→ **Task to carry out**
From the records below, copy out exactly the lines from the one containing "นราธิวาสปะทะดุเดือด เหตุคนร้ายยิง" to the one containing "Style & Society", both included. Add nothing else.

━━━ Exercise materials

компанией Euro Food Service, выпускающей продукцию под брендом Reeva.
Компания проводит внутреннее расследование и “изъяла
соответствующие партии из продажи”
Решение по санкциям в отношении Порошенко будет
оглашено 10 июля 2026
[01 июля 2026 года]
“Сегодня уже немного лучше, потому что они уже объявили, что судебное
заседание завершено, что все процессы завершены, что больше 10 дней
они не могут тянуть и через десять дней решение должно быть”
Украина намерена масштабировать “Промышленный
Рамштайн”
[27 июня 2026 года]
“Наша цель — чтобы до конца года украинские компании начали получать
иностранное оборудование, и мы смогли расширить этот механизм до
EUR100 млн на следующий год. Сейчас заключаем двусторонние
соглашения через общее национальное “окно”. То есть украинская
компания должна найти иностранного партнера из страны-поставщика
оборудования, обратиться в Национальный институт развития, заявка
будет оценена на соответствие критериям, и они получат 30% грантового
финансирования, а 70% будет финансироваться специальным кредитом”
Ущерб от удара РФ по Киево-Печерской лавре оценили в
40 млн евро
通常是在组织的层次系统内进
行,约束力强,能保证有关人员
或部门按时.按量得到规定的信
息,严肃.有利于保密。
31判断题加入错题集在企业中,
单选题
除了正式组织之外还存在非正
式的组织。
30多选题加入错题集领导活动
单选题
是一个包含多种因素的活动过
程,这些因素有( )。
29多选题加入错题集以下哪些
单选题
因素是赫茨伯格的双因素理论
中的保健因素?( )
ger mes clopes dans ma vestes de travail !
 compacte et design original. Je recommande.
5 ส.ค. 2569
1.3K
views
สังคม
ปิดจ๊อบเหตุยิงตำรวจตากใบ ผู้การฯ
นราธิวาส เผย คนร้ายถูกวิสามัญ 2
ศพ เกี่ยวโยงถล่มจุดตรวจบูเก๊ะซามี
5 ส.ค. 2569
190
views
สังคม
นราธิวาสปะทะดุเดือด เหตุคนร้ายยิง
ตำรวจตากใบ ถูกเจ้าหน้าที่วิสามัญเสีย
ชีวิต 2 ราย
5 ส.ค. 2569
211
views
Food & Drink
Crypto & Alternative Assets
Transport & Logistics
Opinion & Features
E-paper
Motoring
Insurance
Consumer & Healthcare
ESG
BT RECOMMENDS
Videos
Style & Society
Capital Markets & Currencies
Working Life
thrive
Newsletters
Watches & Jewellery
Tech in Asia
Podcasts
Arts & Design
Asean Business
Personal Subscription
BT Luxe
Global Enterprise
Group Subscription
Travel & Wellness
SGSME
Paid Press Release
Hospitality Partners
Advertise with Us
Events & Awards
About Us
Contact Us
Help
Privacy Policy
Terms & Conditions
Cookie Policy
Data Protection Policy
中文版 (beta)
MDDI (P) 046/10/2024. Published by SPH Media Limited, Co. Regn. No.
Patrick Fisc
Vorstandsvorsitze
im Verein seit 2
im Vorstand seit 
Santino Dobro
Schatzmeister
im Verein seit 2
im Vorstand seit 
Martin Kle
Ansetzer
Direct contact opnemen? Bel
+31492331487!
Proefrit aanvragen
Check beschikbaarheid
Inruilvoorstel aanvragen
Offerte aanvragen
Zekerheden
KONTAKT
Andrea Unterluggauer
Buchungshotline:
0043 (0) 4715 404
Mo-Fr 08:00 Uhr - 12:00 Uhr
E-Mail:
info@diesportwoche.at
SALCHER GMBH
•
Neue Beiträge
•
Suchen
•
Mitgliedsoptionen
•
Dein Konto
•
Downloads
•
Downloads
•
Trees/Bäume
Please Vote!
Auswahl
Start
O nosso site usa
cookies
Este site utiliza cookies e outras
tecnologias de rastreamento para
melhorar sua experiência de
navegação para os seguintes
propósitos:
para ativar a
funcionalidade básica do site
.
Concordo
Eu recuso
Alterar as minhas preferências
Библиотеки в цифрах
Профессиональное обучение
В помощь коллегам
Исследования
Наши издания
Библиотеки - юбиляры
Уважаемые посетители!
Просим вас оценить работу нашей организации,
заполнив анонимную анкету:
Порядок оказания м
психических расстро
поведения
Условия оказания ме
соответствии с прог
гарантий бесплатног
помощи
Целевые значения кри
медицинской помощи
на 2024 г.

━━━━━━

→ **Reply to the task**
นราธิวาสปะทะดุเดือด เหตุคนร้ายยิง
ตำรวจตากใบ ถูกเจ้าหน้าที่วิสามัญเสีย
ชีวิต 2 ราย
5 ส.ค. 2569
211
views
Food & Drink
Crypto & Alternative Assets
Transport & Logistics
Opinion & Features
E-paper
Motoring
Insurance
Consumer & Healthcare
ESG
BT RECOMMENDS
Videos
Style & Society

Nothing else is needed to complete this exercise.